The top 10 for both lists are slightly shuffled. It’s important to keep in mind that the PageRanks are based only on win-loss results. As the sole undefeated team, Kentucky is a no-brainer, consensus #1. Villanova’s record earns it the second spot from PageRank, but the AP ranks it 4th. Conversely, the algorithm penalizes Virginia down to 6th from 3rd in the AP poll. Based on the strength of their wins (and losses), Arkansas improves from 21st on AP to #15 on PageRank.

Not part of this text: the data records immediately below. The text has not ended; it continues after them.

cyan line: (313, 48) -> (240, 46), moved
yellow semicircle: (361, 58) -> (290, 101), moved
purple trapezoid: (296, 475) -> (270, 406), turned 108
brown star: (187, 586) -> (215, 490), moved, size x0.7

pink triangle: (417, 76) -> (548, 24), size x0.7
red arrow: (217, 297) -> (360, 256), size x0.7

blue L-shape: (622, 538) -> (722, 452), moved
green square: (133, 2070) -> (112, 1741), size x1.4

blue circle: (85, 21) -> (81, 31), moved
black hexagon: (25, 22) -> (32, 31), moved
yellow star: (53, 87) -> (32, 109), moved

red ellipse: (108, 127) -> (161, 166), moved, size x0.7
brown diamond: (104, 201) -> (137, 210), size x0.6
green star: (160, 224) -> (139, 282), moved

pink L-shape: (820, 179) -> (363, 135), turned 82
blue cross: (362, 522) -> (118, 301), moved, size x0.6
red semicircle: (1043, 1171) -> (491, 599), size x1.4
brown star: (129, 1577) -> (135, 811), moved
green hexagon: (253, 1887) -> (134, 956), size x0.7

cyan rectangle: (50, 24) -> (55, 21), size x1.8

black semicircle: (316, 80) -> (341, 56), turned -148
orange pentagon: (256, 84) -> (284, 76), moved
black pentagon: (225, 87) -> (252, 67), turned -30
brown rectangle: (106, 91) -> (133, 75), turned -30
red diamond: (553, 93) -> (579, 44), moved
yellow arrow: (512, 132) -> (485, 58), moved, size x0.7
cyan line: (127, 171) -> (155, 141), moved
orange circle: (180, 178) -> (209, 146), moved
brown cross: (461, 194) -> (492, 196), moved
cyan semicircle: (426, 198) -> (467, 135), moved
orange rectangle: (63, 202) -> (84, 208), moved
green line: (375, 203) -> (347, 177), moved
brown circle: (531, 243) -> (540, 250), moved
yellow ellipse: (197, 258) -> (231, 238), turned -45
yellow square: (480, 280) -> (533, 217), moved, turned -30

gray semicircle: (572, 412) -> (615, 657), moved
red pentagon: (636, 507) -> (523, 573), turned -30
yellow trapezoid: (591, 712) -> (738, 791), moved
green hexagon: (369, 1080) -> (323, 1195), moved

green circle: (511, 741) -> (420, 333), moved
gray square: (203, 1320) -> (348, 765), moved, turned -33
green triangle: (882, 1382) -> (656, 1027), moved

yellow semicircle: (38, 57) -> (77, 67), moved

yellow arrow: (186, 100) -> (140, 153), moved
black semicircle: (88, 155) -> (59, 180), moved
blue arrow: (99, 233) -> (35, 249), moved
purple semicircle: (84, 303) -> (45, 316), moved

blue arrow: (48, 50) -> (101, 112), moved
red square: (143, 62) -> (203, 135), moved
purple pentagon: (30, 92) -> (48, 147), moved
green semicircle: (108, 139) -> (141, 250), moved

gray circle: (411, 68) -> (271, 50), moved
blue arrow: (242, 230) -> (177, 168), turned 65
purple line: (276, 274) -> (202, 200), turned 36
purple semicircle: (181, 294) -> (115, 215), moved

PageRank also made a few pulls from outside the AP top-25, like Virginia Commonwealth, Wofford and Colorado State. One of the differences of this approach is that it treats all games equally - the polls will give greater weight to more recent games (which may not be a bad idea). Understanding a method’s limitations will give you the clues to improve it to fit your situation.
So if you’re a geek who’s into the tourney, why not give it a whirl? Just make sure to update your stats before you start. Let us know how you did.